Explanations > Memory > Long-term Memory

Description | Discussion | So what?

 

Description

Long-term memory is where all of our memories are stored. If something does not reach this, then for all intents and purposes, it does not exist for us.

It is one thing to have thing fall into long-term memory, but it is another to get them back out again. There are two types of retrieval: recall and recognition. Recall is where you deliberately recall something by means of thinking alone. What were you doing a week ago from today? Getting back this memory is recall.

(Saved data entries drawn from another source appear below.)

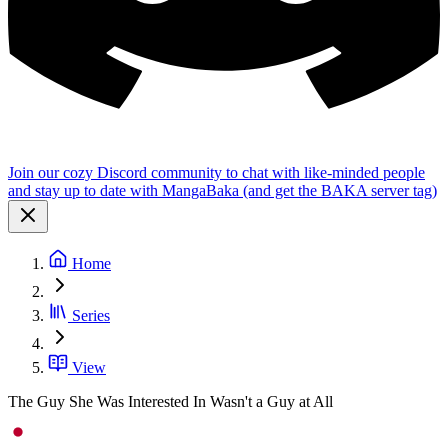
Join our cozy Discord community to chat with like-minded people
and stay up to date with MangaBaka (and get the BAKA server tag)
Home
Series
View
The Guy She Was Interested In Wasn't a Guy at All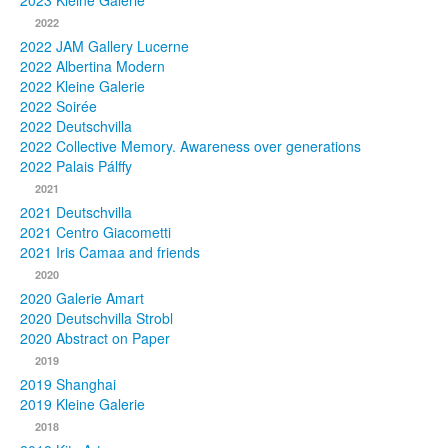
2023 Kleine Galerie
2022
Photos
2022 JAM Gallery Lucerne
2022 Albertina Modern
Publications
2022 Kleine Galerie
2022 Soirée
Texts
2022 Deutschvilla
2022 Collective Memory. Awareness over generations
Collections
2022 Palais Pálffy
2021
Museums
2021 Deutschvilla
2021 Centro Giacometti
2021 Iris Camaa and friends
2020
2020 Galerie Amart
2020 Deutschvilla Strobl
2020 Abstract on Paper
2019
2019 Shanghai
2019 Kleine Galerie
2018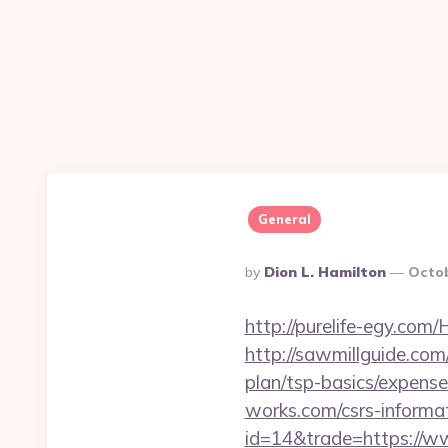
General
Posted
By
Dion L. Hamilton
Octob
By
http://purelife-egy.co
http://sawmillguide.com
plan/tsp-basics/expense
works.com/csrs-informat
id=14&trade=https://w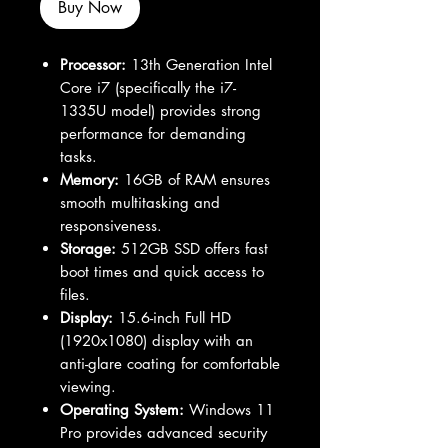
Buy Now
Processor:
13th Generation Intel
Core i7 (specifically the i7-
1335U model) provides strong
performance for demanding
tasks.
Memory:
16GB of RAM ensures
smooth multitasking and
responsiveness.
Storage:
512GB SSD offers fast
boot times and quick access to
files.
Display:
15.6-inch Full HD
(1920x1080) display with an
anti-glare coating for comfortable
viewing.
Operating System:
Windows 11
Pro provides advanced security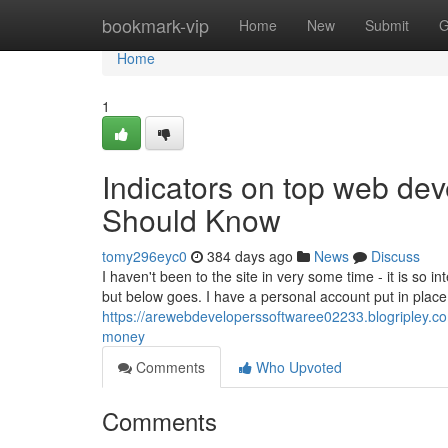
Home
bookmark-vip
Home
New
Submit
G
Home
1
Indicators on top web deve
Should Know
tomy296eyc0
384 days ago
News
Discuss
I haven't been to the site in very some time - it is so in
but below goes. I have a personal account put in place 
https://arewebdeveloperssoftwaree02233.blogripley.c
money
Comments
Who Upvoted
Comments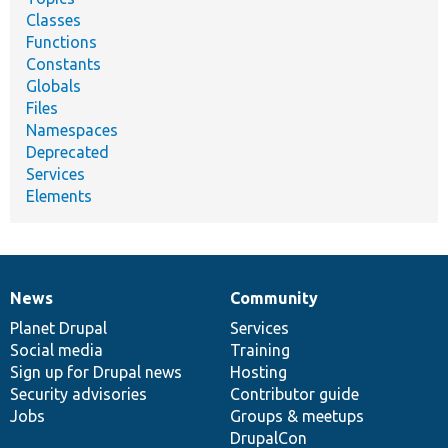
Classes
Functions
Constants
Globals
Files
Namespaces
Deprecated
Services
Elements
News
Community
News
Our
Documentation
Drupal
Governance
items
Planet Drupal
community
code
of
Services
Social media
base
community
Training
Sign up for Drupal news
Hosting
Security advisories
Contributor guide
Jobs
Groups & meetups
DrupalCon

There are many types of long-term memory, including:

  • Declarative (explicit) memory: Knowledge of facts and events.
    • Episodic (autobiographical) memory: memories of events and periods.
      • Flashbulb memory: memories of vivid periods.
      • Source memory: of where and when the event occurred (often fades with time).
    • Semantic memory: Knowledge of concepts and meaning.
    • Prospective memory: Thoughts about the future.
  • Procedural (nondeclarative, implicit) memory: Knowledge of how to do things.
    • Skills and abilities.
    • Conditioning and subconscious responses.

Discussion

Long-term memory was described by James (1890) as secondary memory (short-term memory being called primary memory).

Different types of memory may be impacted by various diseases. For example Alzheimer's Disease particularly affects episodic memory whilst Semantic Dementia affects semantic memory.

So what?

When asking a person to store or recall memories, consider the type of memory involved and the implications of this.